"The hardest thing is to survive the artillery shelling, there were moments when you think - that's all. And then the fear passes and you are ready for battle again..."
- I am from Chernivtsi, before the full-scale war I was employed in the Czech Republic, working as a welder. He did not complete his military service, but when Russia invaded Ukraine, he himself went to the Military Commissariat and asked for a combat unit. That's how he got into the 128th brigade. There are many volunteers among my acquaintances.
For two months, we underwent intensive combat training at training grounds. We were taught to shoot with different types of weapons, the tactics of conducting urban battles, moving in pairs, providing emergency aid.

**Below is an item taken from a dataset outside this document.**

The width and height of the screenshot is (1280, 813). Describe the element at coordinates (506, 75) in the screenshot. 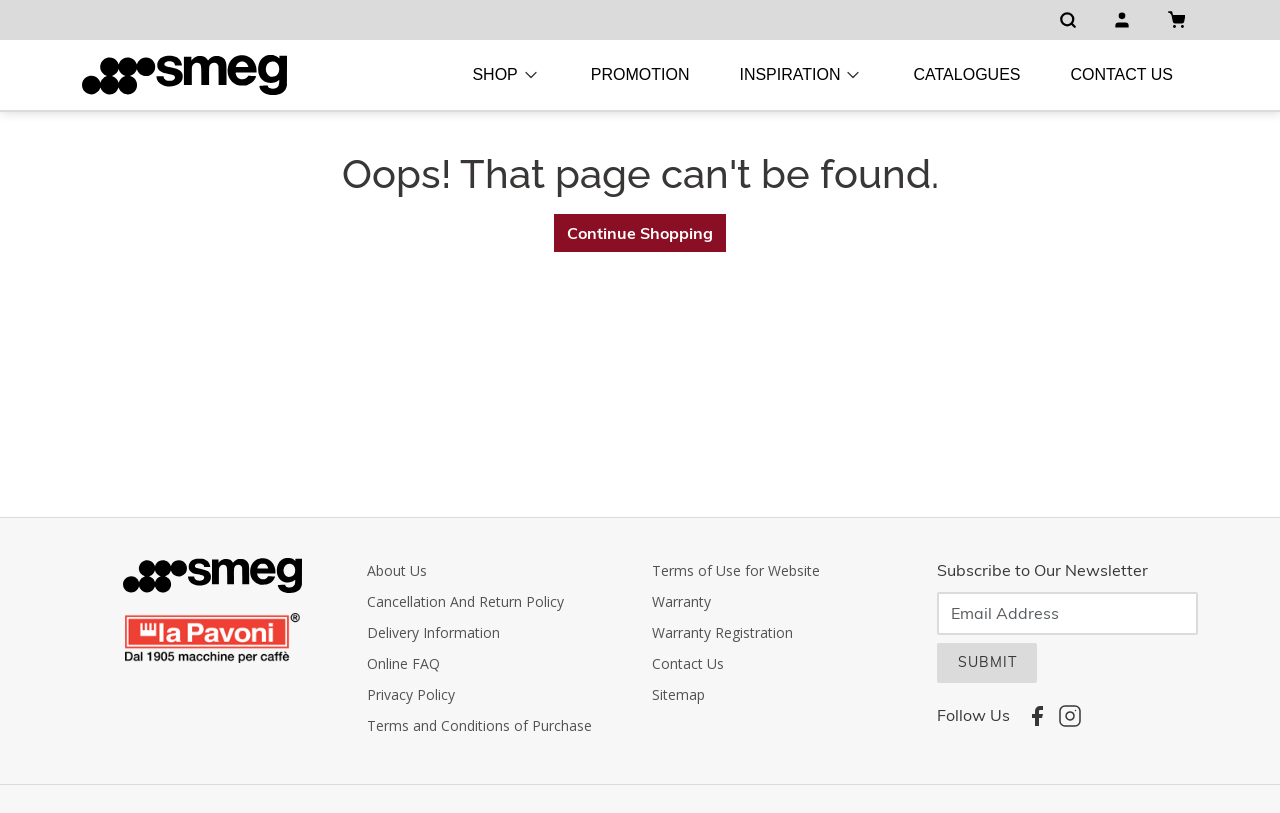

I see `Shop [button]` at that location.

And then we were transferred to a combat position. It was very hot there, on the first day we were fired upon by enemy artillery and tanks, helicopters and SU planes covered us from the air, then the Russians went on an assault. But we repelled them.
During all this time, the nearest enemies approached us at 70 meters. It was a sabotage group that discovered our positions. They opened fire on us, we shot back, and after that, mortars started firing at our firing positions. During one such close combat, we shot two Russians, and later crawled after them from the landing and dragged them away.
The hardest thing is to survive artillery and mortar attacks, there were moments when you think - well, that's all. And then the fear passes and you are ready for battle again. I shot the Russians at close range many times. There was no psychological barrier - only a clear understanding that this is an enemy that has come to our land and must be destroyed. Nothing else is given.
Radio communication in that area is very bad, all nearby telecommunication towers have been destroyed by shelling. Once for a couple of days, I went to a safe distance, climbed a tree, caught a connection and briefly told my relatives: "I'm alive and well, everything is fine with me."